Let’s set forth the equation of Creep. Cameraman is approached for a mysterious job in an isolated location + client is a strange and kinetic man with obvious secrets. Seems like a pretty straight forward equation right? Right now, you think you know the ending of the movie. You did that math. And one could argue that you are right. Components are presented in a straightforward manner and everything totals up correctly at the end. The part you’re wrong about happens at about the forty-eight minute mark. That’s when Duplass and Brice throw in some quantum physic addendums to a seemingly simple formula. That’s when a well crafted exercise in tested horror formula goes off in a direction that will make the outcome and the sum of the film’s parts come into question.

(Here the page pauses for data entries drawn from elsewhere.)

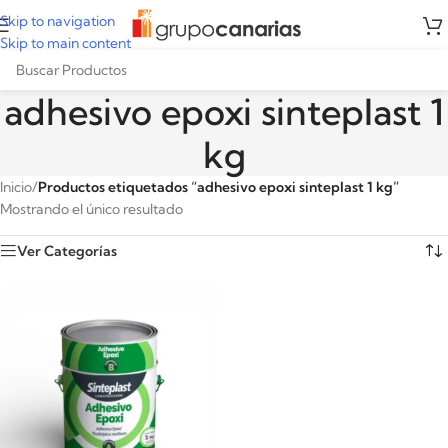
Skip to navigation
Skip to main content
adhesivo epoxi sinteplast 1
kg
Inicio
/
Productos etiquetados “adhesivo epoxi sinteplast 1 kg”
Mostrando el único resultado
Ver Categorías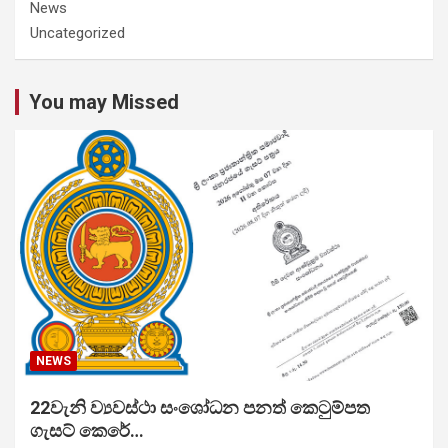
News
Uncategorized
You may Missed
NEWS
22වැනි ව්‍යවස්ථා සංශෝධන පනත් කෙටුම්පත
ගැසට් කෙරේ…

There is no benefit in revealing how everything sums up in the end, how the storytellers get to their conclusion. There is no reason to show their work. The film ends up equalling something and that something makes sense, the method of that is best not revealed and/or nitpicked too intensely. Let us just say, though, the ending does roll back around to where most people would assume it would end up. The admirable part of that is that is the film makes us question that inevitable conclusion.

At the heart of all that, what keeps the entire thing cohesive as the film explores, is the relationship of the two men. When experimenting with narrative formula a film needs a solid baseline of familiarity. The performances of both actors, and the writing of their relationship is that baseline here. Whatever leaps the narrative is taking, and whatever emotional vertigo that results in, is tempered by the subtle and strong performance of both Duplass and Brice. While Brice seems to strain in certain scenes, it becomes clear this strain is intentional in the scope of the larger narrative formulaic experimentation.


So yes, Creep is formulaic and it respects that formula. But as the adage goes, the sum is not always equal to all of it’s parts. Sometimes it isn’t what the formula ends up equalling that is impressive, it is the method in which it reached it’s sum. Duplass and Brice are narrative mathematician’s here and they managed a minor breakthrough in the world of narrative mathematics.